Chaque femme représente une forme de réaction face à la situation: la “female rage” (Salome), capable de violence et de haine; le déni et la minimisation, doublés de misogynie intériorisée (Mariche); le syndrôme post-traumatique (Mejal); le détachement (Autje)…
Certaines se raccrochent à leur vie de famille pour se convaincre de pardonner leurs agresseurs, d’autres à leur innocence et leurs jeux d’enfants… Chacune a ses arguments pour rester ou partir: mais, au milieu de tout, se trouve leur foi.
August (Ben Whishaw), l’instituteur, discute avec Ona et Salome.
Les thèmes abordés sont nombreux, mais la foi est absolument centrale. Elle est la raison même du vote organisé: si elles refusent de pardonner les hommes, elles seront bannies et de la colonie, et du Paradis.
Ces femmes n’ont pas eu le droit à une éducation, contrairement à leurs homologues masculins, et sont cantonnées à des rôles d’épouses et de mères. On ne leur donne pas les clés pour s’exprimer, et encore moins le vocabulaire pour définir ce qui leur est infligé.
Elles n’ont pas le droit de remettre en question l’autorité des hommes, et encore moins leur propre place dans cette société. En plus de la violence psychologique imposée par cette liberté entravée, les violences physiques sont bien présentes, autant par ces viols que par des sévices conjugaux.
La décision finale, prise par ce conseil restreint, est de partir: c’est une façon de démontrer leur foi, dont le principe fondamental est le pacifisme, mais aussi de choisir le chemin du véritable pardon.

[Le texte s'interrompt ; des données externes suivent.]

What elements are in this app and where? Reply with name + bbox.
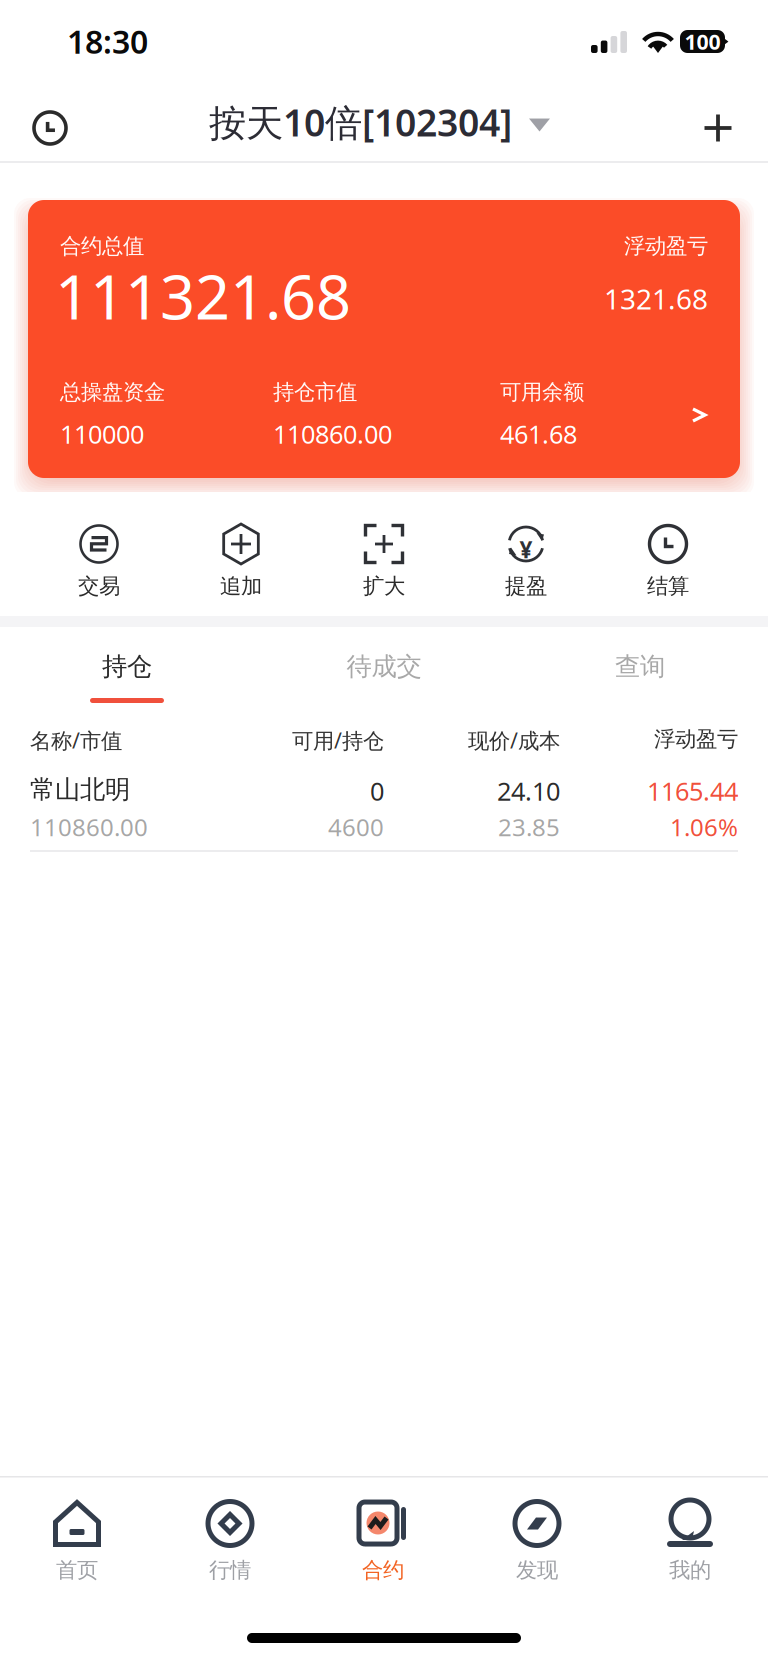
staticText: 18:30 xyxy=(67,20,148,62)
staticText: 可用余额 xyxy=(500,379,584,405)
staticText: 110860.00 xyxy=(273,417,392,451)
button[interactable]: 我的 xyxy=(620,1500,760,1583)
staticText: 总操盘资金 xyxy=(60,379,165,405)
button[interactable]: History xyxy=(25,103,75,153)
staticText: ¥ xyxy=(520,534,532,565)
button[interactable]: 扩大 xyxy=(324,524,444,599)
button[interactable]: 合约 xyxy=(313,1500,453,1583)
button[interactable]: Add xyxy=(692,103,744,153)
staticText: 持仓 xyxy=(102,651,152,682)
button[interactable]: 待成交 xyxy=(294,627,474,718)
button[interactable]: 查询 xyxy=(550,627,730,718)
button[interactable]: 发现 xyxy=(467,1500,607,1583)
button[interactable]: 合约总值 xyxy=(28,200,740,478)
staticText: 名称/市值 xyxy=(30,726,122,754)
staticText: 现价/成本 xyxy=(468,726,560,754)
staticText: 结算 xyxy=(647,573,689,599)
button[interactable]: 结算 xyxy=(608,524,728,599)
staticText: 持仓市值 xyxy=(273,379,357,405)
button[interactable]: 追加 xyxy=(181,524,301,599)
staticText: 提盈 xyxy=(505,573,547,599)
staticText: 浮动盈亏 xyxy=(654,726,738,752)
button[interactable]: 按天10倍[102304] xyxy=(209,96,550,148)
staticText: 110000 xyxy=(60,417,144,451)
staticText: 461.68 xyxy=(500,417,577,451)
staticText: 1321.68 xyxy=(604,280,708,317)
staticText: 100 xyxy=(684,27,720,56)
staticText: 24.10 xyxy=(497,774,560,808)
staticText: 扩大 xyxy=(363,573,405,599)
button[interactable]: 常山北明 xyxy=(0,774,768,856)
staticText: 浮动盈亏 xyxy=(624,233,708,259)
staticText: 发现 xyxy=(516,1557,558,1583)
staticText: 交易 xyxy=(78,573,120,599)
staticText: 110860.00 xyxy=(30,811,148,843)
staticText: 1165.44 xyxy=(647,774,738,808)
staticText: 0 xyxy=(370,774,384,808)
button[interactable]: 首页 xyxy=(7,1500,147,1583)
staticText: 合约 xyxy=(362,1557,404,1583)
staticText: 待成交 xyxy=(346,651,422,682)
staticText: 可用/持仓 xyxy=(292,726,384,754)
button[interactable]: ¥ xyxy=(466,524,586,599)
staticText: 首页 xyxy=(56,1557,98,1583)
button[interactable]: 行情 xyxy=(160,1500,300,1583)
staticText: 111321.68 xyxy=(55,255,351,336)
staticText: 1.06% xyxy=(670,811,738,843)
staticText: 查询 xyxy=(615,651,665,682)
staticText: 合约总值 xyxy=(60,233,144,259)
staticText: 行情 xyxy=(209,1557,251,1583)
staticText: 我的 xyxy=(669,1557,711,1583)
button[interactable]: 持仓 xyxy=(37,627,217,718)
staticText: 4600 xyxy=(328,811,384,843)
staticText: 常山北明 xyxy=(30,774,130,805)
staticText: 23.85 xyxy=(498,811,560,843)
button[interactable]: 交易 xyxy=(39,524,159,599)
staticText: 追加 xyxy=(220,573,262,599)
staticText: 按天10倍[102304] xyxy=(209,97,512,147)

Comme le dit Ona: “Is forgiveness that’s imposed upon us true forgiveness?” (“Le pardon que l’on nous impose est-il un réel pardon?”)
À l’ère des dénonciations telles que le mouvement #MeToo, ce film est une façon de concentrer, à une échelle réduite, toutes les violences subies par les femmes.
“Women Talking” est donc une longue réflexion sur le pardon, la foi, les violences sexistes et sexuelles, le patriarcat (dans ce cas, poussé à l’extrême), la solidarité, l’espoir, l’importance de l’éducation, et la participation des femmes aux schémas sexistes.